The first question you must ask yourself when writing (after having figured out a basic plot, but even that isn't necessary before this question) is: What makes today different?
It is a really valid question writing a story. Why is this day different than yesterday because if it isn't different than yesterday what makes you think I want to read about it. I don't want to hear about what your character had for breakfast on the normal day. I want to read all about how the aliens disrupted the protagonists breakfast an the non-normal day. If you are writing about an alien invasion, what do you know about space? If all you learned is from Star Wars please re-think this novel. If the alien's aren't really alien's but vampires from the future...this better be going somewhere good. Though the question stands "What makes today different?" if you character is from Men In Black universe and aliens disrupt his breakfast everyday, why is this day especially different? Did your character get a mind wipe the day before and to him aliens disrupting his breakfast is a new event even though it has happened to him every day for the last 20 years and now he has to figure out why they wiped his mind...and that they did it at all in the first place?

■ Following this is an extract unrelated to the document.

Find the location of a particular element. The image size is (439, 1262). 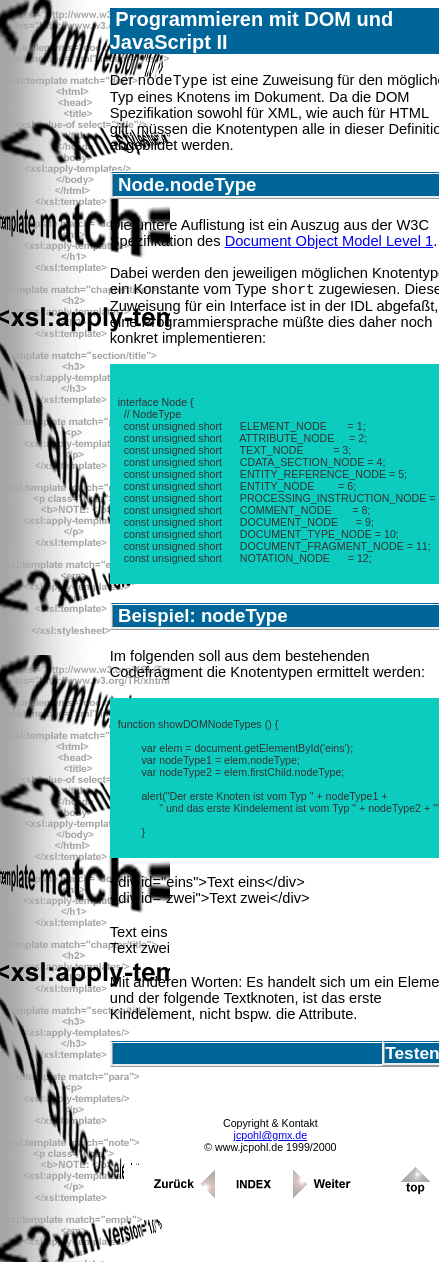

Document Object Model Level 1 is located at coordinates (329, 244).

I don't want to know about the average day, that isn't interesting. I want to read something interesting. I also don't want something over the top. For example your character was the best at the alien hunting business until his partner wiped his memory and stole his identity and ran off with one of the aliens to Nantucket where they plan on starting WWIV (WWIII happened the year before but your character saved the world from being destroyed but just barely, this is of course why your character's memory was wiped because he was seen as a threat). Yet even though your character's memory got wiped he finds a bunch of clues that leads him to the bad guy just in the nick of time (again) to save the world (again)...this is not interesting it is the Superman syndrome. I do not want a perfect superhero I want someone I'm on the edge of my seat wondering if he is going to even win, maybe he doesn't! That'd be really awesome! End of the book world ends, that'd be unexpected.


So here it is, be mean to your main character. Have them get beat up and put in the hospital and while they are recovering the bad guy makes off with the nuke and drops it on Russia (or somewhere else less cliched please) to start the World War. The war starts and now after your character gets out of the hospital (or even before) they have to stop retaliation (which of course they fail horrible at) and then your character takes a bullet for Dmitriy Anatolyevich. He takes it as a great compliment and decides that in honor of you now dead hero he'll stop firing nukes back (yeah right but that's what stories are for right?). Please don't anyone actually ever right this into a book, it'd actually probably be rather terrible.

Anyway...Have a wonderful November and good luck to anyone doing NaNoWriMo!